La empresa portuguesa Nutriprado ha evaluado la presencia del insecto vector potencial de Xylella fastidiosa en las tres fincas teniendo en cuenta la climatología y los tipos de suelo. Asimismo ha seleccionado diferentes especies de plantas que se emplearán en las cubiertas vegetales que se instalarán en septiembre de este año para incrementar la fauna auxiliar que está presente junto al insecto vector y ver cómo se comportan en su conjunto con las diferentes especies de plantas. «Ahora mismo se ponen todos los esfuerzos en examinar qué plantas atraen más al insecto vector y cuáles lo retraen o son atrayentes de insectos auxiliares que faciliten el control biológico», señala Life Resilience.

Actualmente se está aplicando también una estrategia de riego deficitario controlado en España y Portugal y, después del diseño de los ensayos demostrativos elaborados por Ideagro, se han seleccionado diferentes microorganismos que se incorporarán al suelo para mejorar la disponibilidad de nutrientes, aumentar resistencia a stress (bioestimulación) y aumentar la resiliencia de las plantas.

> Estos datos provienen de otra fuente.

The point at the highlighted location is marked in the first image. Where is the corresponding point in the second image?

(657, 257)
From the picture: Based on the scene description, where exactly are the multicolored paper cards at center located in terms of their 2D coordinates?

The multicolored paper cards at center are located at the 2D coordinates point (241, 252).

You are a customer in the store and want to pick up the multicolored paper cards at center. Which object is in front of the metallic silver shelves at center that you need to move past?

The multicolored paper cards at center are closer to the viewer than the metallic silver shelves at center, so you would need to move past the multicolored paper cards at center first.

En las fincas de España y Portugal ya se han empezado a aplicar bioestimulantes y biofertilizantes, que ayudan a solubilizar nutrientes presentes en el suelo pero no asimilables para las plantas, como el fósforo y el potasio. De esta manera, se usan fertilizantes naturales que no dejan residuos en el suelo y proporcionan beneficios a la planta produciendo hormonas bioestimulantes e inducción de resistencia a plagas y enfermedades.

Desde Italia, se ha coordinado una investigación sobre los métodos para contrastar el vector principal de Xylella fastidiosa presente en los olivares de la región de Puglia, Philaenus spumarius.

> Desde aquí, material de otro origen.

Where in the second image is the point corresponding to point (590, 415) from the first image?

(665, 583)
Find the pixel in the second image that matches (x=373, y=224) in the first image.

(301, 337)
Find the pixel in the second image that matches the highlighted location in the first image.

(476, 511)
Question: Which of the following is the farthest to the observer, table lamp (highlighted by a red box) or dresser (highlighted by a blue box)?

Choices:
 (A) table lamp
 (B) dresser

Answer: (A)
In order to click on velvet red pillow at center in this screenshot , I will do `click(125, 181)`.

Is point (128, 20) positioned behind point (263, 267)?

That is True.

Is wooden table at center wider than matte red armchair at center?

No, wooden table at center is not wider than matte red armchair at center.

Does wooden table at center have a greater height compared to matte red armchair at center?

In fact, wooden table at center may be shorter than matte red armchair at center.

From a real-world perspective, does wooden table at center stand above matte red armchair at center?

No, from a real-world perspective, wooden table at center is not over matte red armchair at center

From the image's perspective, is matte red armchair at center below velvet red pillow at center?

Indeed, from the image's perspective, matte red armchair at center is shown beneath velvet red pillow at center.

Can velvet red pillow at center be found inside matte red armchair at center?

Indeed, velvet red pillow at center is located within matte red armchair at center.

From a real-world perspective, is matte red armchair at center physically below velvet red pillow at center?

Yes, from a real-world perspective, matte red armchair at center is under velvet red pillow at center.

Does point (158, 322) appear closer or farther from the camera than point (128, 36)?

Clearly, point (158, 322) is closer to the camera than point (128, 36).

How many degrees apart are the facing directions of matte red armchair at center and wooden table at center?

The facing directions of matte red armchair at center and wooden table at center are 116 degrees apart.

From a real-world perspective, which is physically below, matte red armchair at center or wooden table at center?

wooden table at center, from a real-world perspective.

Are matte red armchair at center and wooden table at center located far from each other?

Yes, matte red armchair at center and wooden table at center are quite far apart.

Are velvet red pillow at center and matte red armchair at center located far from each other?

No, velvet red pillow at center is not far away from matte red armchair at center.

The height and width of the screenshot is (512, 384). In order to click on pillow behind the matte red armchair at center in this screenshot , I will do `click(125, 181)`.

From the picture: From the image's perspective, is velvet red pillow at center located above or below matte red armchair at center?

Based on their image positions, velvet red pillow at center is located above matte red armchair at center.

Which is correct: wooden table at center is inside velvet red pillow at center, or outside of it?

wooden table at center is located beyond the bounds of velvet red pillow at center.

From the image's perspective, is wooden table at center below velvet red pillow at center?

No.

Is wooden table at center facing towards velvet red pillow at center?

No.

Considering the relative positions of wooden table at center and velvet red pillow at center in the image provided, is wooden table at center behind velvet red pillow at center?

Los datos preliminares obtenidos a través de los muestreos realizados en fincas de la Toscana han mostrado una gran variabilidad en la presencia de formas juveniles incluso entre las plantaciones ubicadas a corta distancia entre sí y concluyen que algunos productos permitidos en la agricultura orgánica, como el hongo Beauveria bassiana, derivados de fermentación microbiana, jabones potásicos, azufre y las piretrinas son más eficaces a la hora de reducir la población de larvas en el olivar.

Desde el proyecto Life Resilience se considera que el camino a seguir es el de la prevención, las buenas prácticas agronómicas y, sobre todo, el monitoreo constante para limitar la propagación de Xylella fastidiosa y otras enfermedades.

Contra la enfermedad no hay tratamiento, por lo que los daños que ha ocasionado en las zonas afectadas son bastante cuantiosos. En olivar provoca lo que se conoce como síndrome de decaimiento rápido del olivo. Una vez infectada una finca por el patógeno, la eliminación y la contención es difícil de lograr. Las medidas actuales abordan la erradicación de infectados y vegetación circundante.